RECORDS:
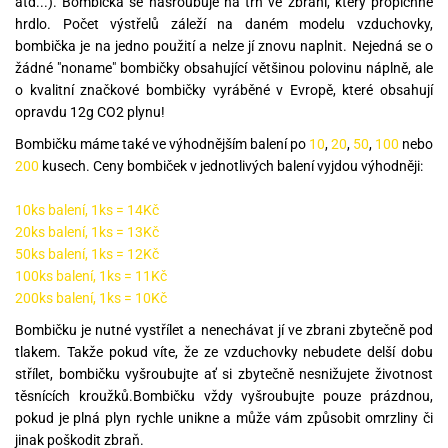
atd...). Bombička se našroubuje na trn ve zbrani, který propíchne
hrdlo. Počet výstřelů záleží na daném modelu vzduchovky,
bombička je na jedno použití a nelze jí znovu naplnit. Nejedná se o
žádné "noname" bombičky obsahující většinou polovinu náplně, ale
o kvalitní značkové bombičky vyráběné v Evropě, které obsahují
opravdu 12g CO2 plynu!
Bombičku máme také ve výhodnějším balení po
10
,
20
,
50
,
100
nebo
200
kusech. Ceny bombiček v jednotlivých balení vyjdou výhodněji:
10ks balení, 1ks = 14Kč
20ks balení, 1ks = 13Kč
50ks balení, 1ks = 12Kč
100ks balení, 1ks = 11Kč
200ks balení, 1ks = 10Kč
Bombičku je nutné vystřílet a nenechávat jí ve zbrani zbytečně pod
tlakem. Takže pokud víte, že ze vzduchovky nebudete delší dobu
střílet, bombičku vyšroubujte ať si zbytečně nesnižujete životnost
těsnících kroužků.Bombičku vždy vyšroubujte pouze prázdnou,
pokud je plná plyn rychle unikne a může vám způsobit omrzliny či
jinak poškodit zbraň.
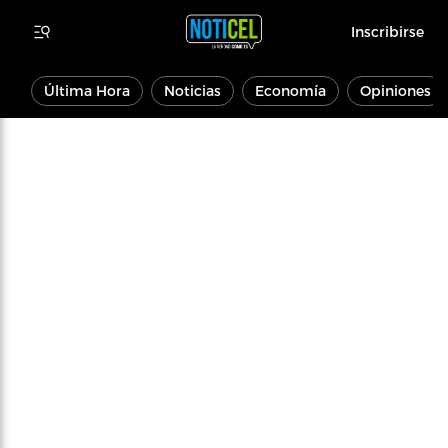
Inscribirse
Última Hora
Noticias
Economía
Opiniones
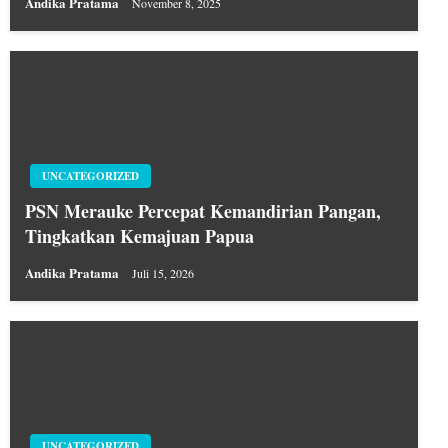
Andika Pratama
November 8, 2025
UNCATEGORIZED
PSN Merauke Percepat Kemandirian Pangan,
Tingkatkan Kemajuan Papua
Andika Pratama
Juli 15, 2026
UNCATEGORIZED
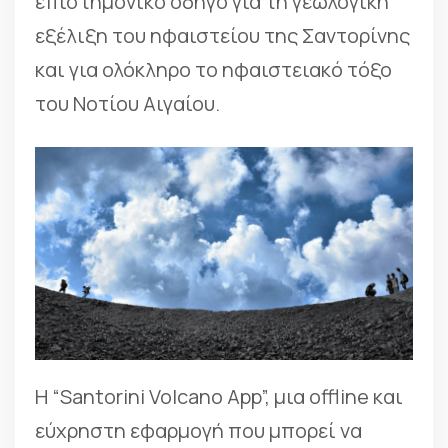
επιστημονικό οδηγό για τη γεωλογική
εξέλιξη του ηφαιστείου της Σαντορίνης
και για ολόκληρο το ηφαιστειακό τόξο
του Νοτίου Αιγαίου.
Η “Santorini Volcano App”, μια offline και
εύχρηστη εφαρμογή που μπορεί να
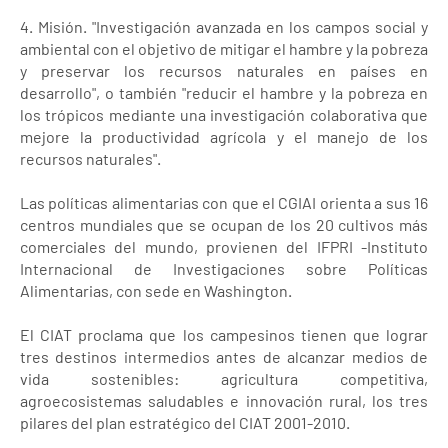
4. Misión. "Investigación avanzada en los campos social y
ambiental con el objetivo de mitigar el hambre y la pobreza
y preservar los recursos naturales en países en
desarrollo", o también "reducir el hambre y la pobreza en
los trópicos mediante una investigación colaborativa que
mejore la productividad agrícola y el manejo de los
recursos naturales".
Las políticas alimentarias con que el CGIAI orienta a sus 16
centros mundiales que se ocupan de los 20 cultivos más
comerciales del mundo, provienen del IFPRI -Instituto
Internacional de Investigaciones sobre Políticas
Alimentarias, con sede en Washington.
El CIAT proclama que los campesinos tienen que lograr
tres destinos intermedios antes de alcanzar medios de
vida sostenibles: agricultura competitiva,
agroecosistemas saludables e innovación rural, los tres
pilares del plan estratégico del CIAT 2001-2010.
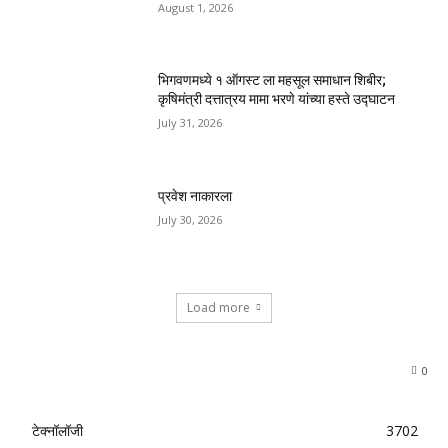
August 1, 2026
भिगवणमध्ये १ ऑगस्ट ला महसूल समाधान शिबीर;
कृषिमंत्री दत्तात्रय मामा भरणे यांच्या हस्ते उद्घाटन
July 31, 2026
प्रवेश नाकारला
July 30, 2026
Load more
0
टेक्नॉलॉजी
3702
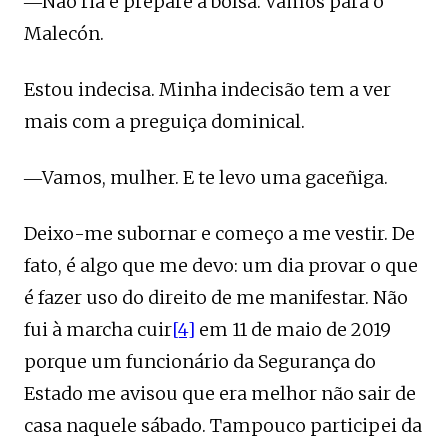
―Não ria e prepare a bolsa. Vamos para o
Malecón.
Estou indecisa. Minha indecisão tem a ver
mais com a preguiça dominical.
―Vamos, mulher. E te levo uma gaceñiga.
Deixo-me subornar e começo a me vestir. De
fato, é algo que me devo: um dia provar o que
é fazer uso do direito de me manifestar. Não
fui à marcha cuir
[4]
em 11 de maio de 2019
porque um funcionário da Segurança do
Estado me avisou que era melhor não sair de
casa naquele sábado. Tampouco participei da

--

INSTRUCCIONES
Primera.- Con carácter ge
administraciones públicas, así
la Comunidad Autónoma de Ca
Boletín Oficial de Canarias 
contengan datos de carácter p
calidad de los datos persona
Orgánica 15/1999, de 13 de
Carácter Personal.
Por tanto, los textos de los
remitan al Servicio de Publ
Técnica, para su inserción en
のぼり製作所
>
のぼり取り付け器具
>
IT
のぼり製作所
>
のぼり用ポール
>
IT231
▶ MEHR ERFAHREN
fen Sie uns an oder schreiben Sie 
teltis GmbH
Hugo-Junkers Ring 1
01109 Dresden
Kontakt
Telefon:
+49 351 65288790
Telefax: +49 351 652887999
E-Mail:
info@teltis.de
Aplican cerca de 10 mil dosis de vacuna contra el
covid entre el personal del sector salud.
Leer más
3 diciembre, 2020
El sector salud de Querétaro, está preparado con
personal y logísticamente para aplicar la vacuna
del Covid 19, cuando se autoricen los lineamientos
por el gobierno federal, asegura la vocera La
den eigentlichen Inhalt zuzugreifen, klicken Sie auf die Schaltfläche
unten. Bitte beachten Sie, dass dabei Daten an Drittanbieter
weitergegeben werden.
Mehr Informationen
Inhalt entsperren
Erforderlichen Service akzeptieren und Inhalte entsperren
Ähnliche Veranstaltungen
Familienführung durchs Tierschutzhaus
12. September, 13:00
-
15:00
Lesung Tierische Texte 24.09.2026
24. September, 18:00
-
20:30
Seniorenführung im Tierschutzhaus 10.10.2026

---

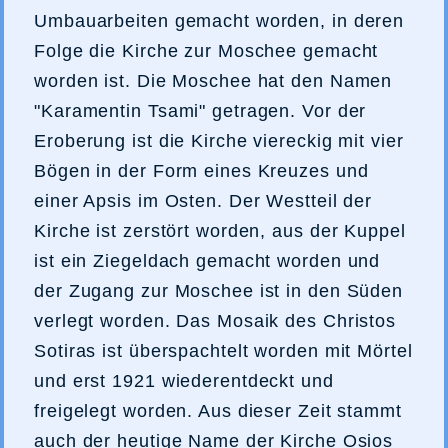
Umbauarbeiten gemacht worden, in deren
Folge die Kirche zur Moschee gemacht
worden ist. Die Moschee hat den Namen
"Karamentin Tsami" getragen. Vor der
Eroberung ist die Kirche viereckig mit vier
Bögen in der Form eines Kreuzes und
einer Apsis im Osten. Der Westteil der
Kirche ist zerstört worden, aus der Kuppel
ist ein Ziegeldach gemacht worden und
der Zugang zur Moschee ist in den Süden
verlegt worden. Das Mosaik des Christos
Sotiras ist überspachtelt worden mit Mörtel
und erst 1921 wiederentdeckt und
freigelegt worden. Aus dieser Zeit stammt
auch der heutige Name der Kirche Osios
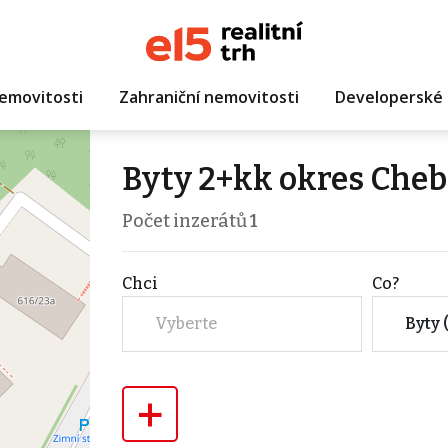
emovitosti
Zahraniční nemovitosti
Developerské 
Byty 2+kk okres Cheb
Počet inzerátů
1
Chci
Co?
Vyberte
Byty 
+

EXERCISE: I'd like the lines above from the one with "personal y logísticamente" up to and including the one with "Seniorenführung im Tierschutzhaus 10.10.2026" copied exactly, with no other lines.

OUTPUT:
personal y logísticamente para aplicar la vacuna
del Covid 19, cuando se autoricen los lineamientos
por el gobierno federal, asegura la vocera La
den eigentlichen Inhalt zuzugreifen, klicken Sie auf die Schaltfläche
unten. Bitte beachten Sie, dass dabei Daten an Drittanbieter
weitergegeben werden.
Mehr Informationen
Inhalt entsperren
Erforderlichen Service akzeptieren und Inhalte entsperren
Ähnliche Veranstaltungen
Familienführung durchs Tierschutzhaus
12. September, 13:00
-
15:00
Lesung Tierische Texte 24.09.2026
24. September, 18:00
-
20:30
Seniorenführung im Tierschutzhaus 10.10.2026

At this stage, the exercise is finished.